Construction of 18 social housing units, nursery and underground parking.
Aubervilliers is a sweet and messy suburb located in the north of Paris. The Charles Tillon street looks like the messiest street in town. But an attentive look allows to realize that the amazing buildings along the East side called the "blue roofs" (or the Smurfs), articulates effectively this contrasted site composed of huge towers, small housing and a cemetery.
The Smurfs were designed by the firm Fiumani & Jacquemot architects in the 80’s, but the project will remain unfinished. The Pop-Up Building is constructed in the empty central part of that triangle shaped and coloured composition.
The Wild Rabbits Architects choose to complete the work using their own tools to reinterpret the originals goals of the blue roof’s designers. They extend the base of the building and design large vertical walls as a reference to the towers of the district. Then they develop in their own way a scale gradation in relation with the pavilions and the stelae of the nearby cemetery. Blue is integrated by the reflections of the sky in the cladding.

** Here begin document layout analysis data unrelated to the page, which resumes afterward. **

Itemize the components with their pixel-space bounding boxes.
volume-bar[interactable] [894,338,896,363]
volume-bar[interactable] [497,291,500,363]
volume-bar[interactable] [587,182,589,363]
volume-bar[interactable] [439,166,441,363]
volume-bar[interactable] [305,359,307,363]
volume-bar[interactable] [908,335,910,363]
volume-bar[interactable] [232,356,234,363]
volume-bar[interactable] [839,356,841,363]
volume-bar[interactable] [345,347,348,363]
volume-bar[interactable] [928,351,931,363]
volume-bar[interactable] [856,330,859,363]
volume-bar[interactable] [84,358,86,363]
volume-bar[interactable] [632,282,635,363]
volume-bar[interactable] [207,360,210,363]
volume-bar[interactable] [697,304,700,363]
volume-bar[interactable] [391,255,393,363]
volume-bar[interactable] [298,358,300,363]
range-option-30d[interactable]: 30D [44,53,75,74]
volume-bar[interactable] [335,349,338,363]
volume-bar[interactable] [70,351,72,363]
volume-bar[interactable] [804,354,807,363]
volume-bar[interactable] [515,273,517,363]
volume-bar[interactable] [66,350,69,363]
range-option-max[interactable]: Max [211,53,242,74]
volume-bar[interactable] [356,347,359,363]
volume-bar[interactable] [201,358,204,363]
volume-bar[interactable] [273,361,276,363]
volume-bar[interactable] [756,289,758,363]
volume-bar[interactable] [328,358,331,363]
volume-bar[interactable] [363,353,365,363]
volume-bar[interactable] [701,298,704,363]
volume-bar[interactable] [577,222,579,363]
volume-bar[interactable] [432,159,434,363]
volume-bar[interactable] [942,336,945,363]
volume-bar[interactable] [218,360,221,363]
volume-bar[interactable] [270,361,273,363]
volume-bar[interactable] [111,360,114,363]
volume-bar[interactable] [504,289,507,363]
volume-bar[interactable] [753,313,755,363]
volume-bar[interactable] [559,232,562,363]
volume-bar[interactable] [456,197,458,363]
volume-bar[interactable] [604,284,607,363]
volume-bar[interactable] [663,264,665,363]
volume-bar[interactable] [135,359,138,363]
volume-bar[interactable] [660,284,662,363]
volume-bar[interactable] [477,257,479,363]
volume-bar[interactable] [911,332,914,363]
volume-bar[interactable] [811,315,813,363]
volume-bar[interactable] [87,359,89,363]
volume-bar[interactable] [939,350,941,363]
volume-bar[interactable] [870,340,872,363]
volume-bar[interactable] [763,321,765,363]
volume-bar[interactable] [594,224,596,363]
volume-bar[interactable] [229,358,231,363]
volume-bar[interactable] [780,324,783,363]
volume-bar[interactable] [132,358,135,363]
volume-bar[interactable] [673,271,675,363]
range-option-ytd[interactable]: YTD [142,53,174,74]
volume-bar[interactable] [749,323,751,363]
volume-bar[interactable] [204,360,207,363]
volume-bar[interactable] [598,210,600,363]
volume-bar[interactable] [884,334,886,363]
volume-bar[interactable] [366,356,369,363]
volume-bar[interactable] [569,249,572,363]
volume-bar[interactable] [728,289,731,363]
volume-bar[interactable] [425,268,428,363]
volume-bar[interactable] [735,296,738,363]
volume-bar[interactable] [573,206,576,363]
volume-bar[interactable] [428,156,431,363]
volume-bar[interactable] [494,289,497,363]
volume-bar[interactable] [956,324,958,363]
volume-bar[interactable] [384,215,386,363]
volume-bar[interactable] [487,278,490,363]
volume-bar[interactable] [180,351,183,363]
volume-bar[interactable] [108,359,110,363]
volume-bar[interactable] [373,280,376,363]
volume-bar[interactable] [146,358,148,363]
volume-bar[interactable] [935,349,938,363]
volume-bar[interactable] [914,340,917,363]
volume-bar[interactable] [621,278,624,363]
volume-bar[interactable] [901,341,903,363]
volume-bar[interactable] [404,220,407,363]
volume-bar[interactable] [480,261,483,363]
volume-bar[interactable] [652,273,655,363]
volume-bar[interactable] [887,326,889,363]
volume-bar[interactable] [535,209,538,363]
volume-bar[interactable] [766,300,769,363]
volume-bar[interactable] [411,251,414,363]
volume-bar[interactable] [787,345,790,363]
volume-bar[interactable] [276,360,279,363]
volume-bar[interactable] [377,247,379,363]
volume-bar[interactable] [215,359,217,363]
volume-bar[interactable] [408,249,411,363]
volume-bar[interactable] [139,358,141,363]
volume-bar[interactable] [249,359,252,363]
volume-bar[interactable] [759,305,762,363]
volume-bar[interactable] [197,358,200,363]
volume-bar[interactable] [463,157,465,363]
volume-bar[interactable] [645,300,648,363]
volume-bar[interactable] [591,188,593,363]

Finally, they compose a face for the "blue roofs". A pop-up construction that could have sprung from a book, folds of giant papers, juxtaposition of large windows entirely open to the south.
Hard to find out, the seven-storey building is actually built in wood. The Pop-Up Building demonstrates the ability of wooden construction to put itself at the service of an agile and desirable architecture.
The building has six levels of wooden structure on a concrete basement and ground floor. It was a technical and regulatory challenge for this competition won in 2011. (At the time, the higher wooden housing building in France raised at 5 floors). Regarding french rules, the building is classified in 3rd family with all the consequences to safety and fire-prevention regulations involved.
The load-bearing facades and walls consist in CLT (cross-laminated timber) panels. The non-load-bearing facades are made in wood frame.
The floors – all in CLT panels - form a rigid diaphragm embedded to CLT-walls and the central concrete core formed by the stairwell and the elevator.
Architects and engineers chose to use the sarking system – a technique usually used in roofing - on the facade insulation. This innovative method enables to optimize the prefabrication of the walls and reduce the perforations of the rain screen.
The coating is mainly clear to minimize overheating. The whole construction - except core - is built in dry process, including screeds.